Tuesday, August 3, 2010

Heavily anticipated Heat-Celtics opener getting older and chunkier




The NBA’s Yoko Ono couldn’t resist, force feeding himself into the most anticipated season opener in league history.

In 84 days, Miami and Boston will destroy the NBA’s regular season ratings record, unleashing a new team of superstars who could redefine basketball or epically fail trying. 


The new order of LeBron James, Dwyane Wade and Chris Bosh, the team everyone outside of South Florida lives to despise, will attempt to make Boston’s established trio of Kevin Garnett, Paul Pierce and Ray Allen feel antiquated and helpless. An easy Heat victory in Boston, on Day 1 of a 2,190 day experiment, would demoralize the Celtics, the majority of basketball fans and the notion of salary cap parity.

It packs so much drama for an opening game, the NBA might as well go straight to the playoffs afterward with a quick Heat pit stop in Cleveland.

But just when it looked like David Stern really knows how to throw a party, Yoko O’Neal had to crash it. That’s what Yoko’s do -- they take a good thing, and squeeze all the fun out of it until it combusts.

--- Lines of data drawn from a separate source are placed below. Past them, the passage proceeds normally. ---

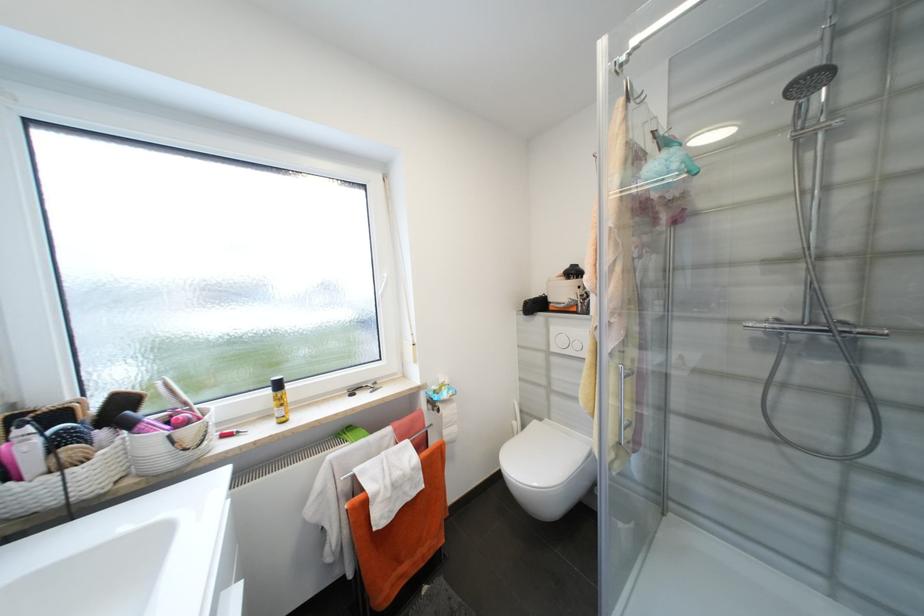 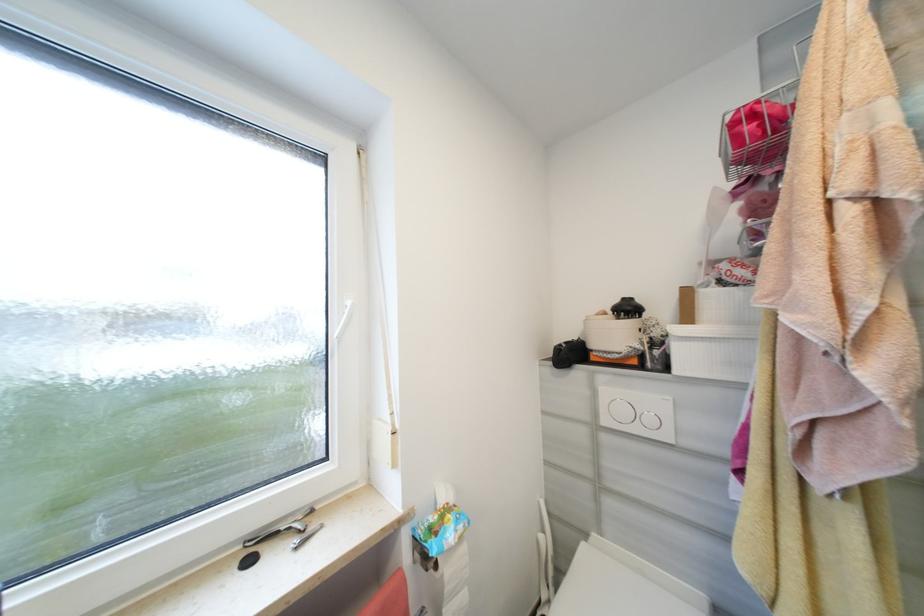 Question: The first image is from the beginning of the video and the second image is from the end. How did the camera likely rotate when shooting the video?

Choices:
 (A) Left
 (B) Right
 (C) Up
 (D) Down

Answer: (C) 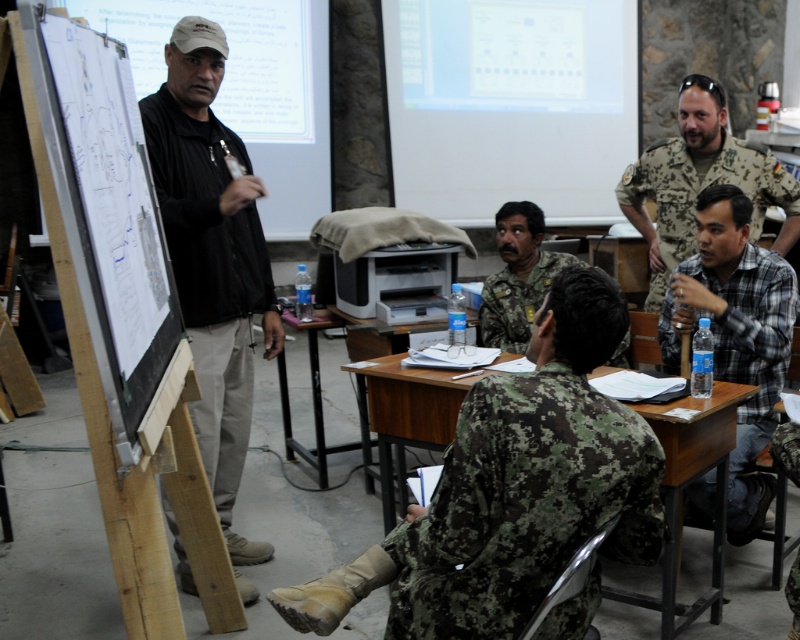 Question: Which of the following is the farthest from the observer?

Choices:
 (A) (120, 358)
 (B) (786, 326)
 (C) (198, 328)
 (D) (390, 477)

Answer: (D)

Question: Estimate the real-world distances between objects in this image. Which object is closer to the camouflage uniform at center?

Choices:
 (A) black matte jacket at left
 (B) wooden desk at lower center

Answer: (B)

Question: Is camouflage fabric shirt at right positioned at the back of camouflage uniform at center?

Choices:
 (A) no
 (B) yes

Answer: (A)

Question: Which of the following is the farthest from the observer?

Choices:
 (A) (504, 296)
 (B) (422, 422)
 (C) (748, 518)
 (D) (192, 561)

Answer: (A)

Question: Is plaid cotton shirt at center wider than camouflage fabric shirt at right?

Choices:
 (A) no
 (B) yes

Answer: (A)

Question: Can you confirm if wooden desk at lower center is positioned to the left of camouflage uniform at center?

Choices:
 (A) yes
 (B) no

Answer: (B) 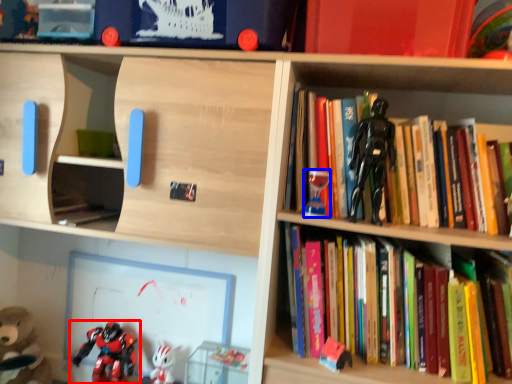 Question: Which point is further to the camera, toy (highlighted by a red box) or toy (highlighted by a blue box)?

Choices:
 (A) toy
 (B) toy

Answer: (A) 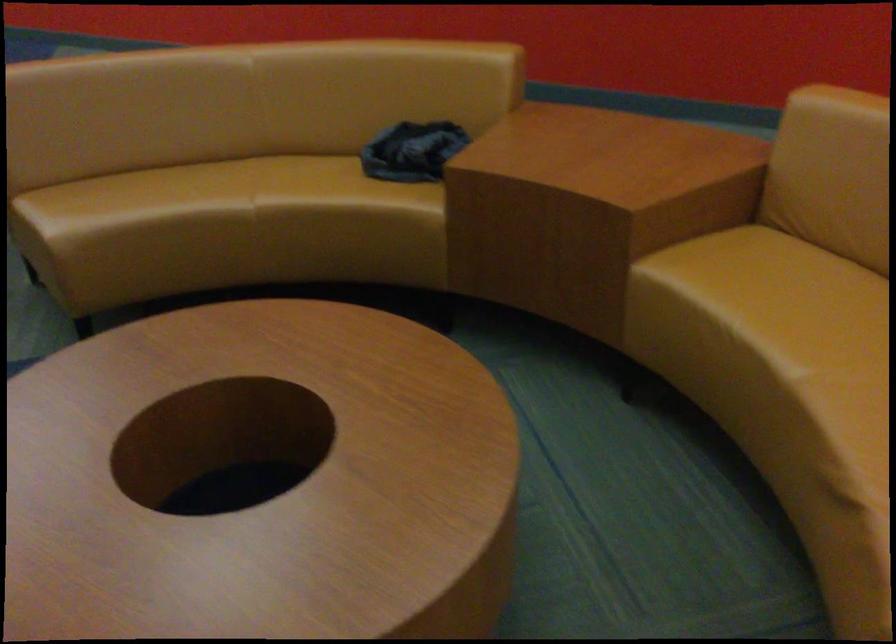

The Celtics were rolling, albeit toward retirement. Yet they have one or two great adventures left in them, and with the realization that Miami might have leapfrogged them in the Eastern
hierarchy, they acted in fear and desperation.

But if the reports of a Yoko-Celtics marriage become a reality, it says a lot about Boston’s psyche that they gave in to Yoko and all the baggage he’ll bring to Beantown.

Statistically and theoretically, the Celtics can justify bringing Yoko to Boston. In limited minutes for the Cavs last year, he still averaged 12.2 points, 6.7 rebounds and 1.2 blocks per game.

With Kendrick Perkins out until January, and Rasheed Wallace screaming at a TV set that can’t give him a technical no matter how hard he hollers, Boston’s only left with another Heat castaway, Jermaine O’Neal, at center.

Last season, Cleveland thought Yoko would give the Cavs’ their kryptonite to weaken Orlando’s Superman, but they didn’t even make it to the Magic Kingdom. At least Yoko won’t have to face Perkins come spring.

With Yoko comes headaches that could threaten to break up a harmonious clan. All reports sign to Yoko nearly destroying Cleveland’s locker room last year. He’s a prima donna who also happens to be the league’s oldest player, and there’s a reason nobody else over 38 is playing a young man’s game.

If the Celtics think Yoko will help them defeat Miami come playoff time, they went the wrong route. The Heat’s strength lies with its uncanny up-tempo offense, not its power game. Upfront, you have to match up with Joel Anthony and Zydrunas Ilgauskas. Reread that.

The Celtics should have used its exemption to sign a guy like Matt Barnes, who would give Boston athleticism and a shot of youth. Yoko is old enough to be LeBron’s dad, and the Celtics could have scrounged up a cheap early season fill-in who wouldn’t threaten to disrupt the good vibes come playoffs. It's why Miami never considered a Yoko reunion show.

Yoko, once a cherished player, now walks a fine line that threatens to turn him into the Barry Bonds of basketball. And he didn’t he even cheat, he simply kept playing, talking and eating.

In just a few short months, the Heat and the Celtics will do something no Tuesday night October basketball game has ever done. It will overshadow every NFL game from the previous weekend.

The Vikings-Packers is the only football game with a shot of equality that weekend, and with Brett Favre maybe, possibly, sort of retiring, that game is delegated to regional curiosity.

Even the Heat-Lakers Christmas game, and LeBron’s return to Cleveland on Dec. 2, won’t compare to the Celtics opener because of the pure wonderment of what Miami can bring to the show.

If only Yoko would kindly watch from the stands, where he can keep his dignity and quit showing up in our living rooms where he’s no longer invited.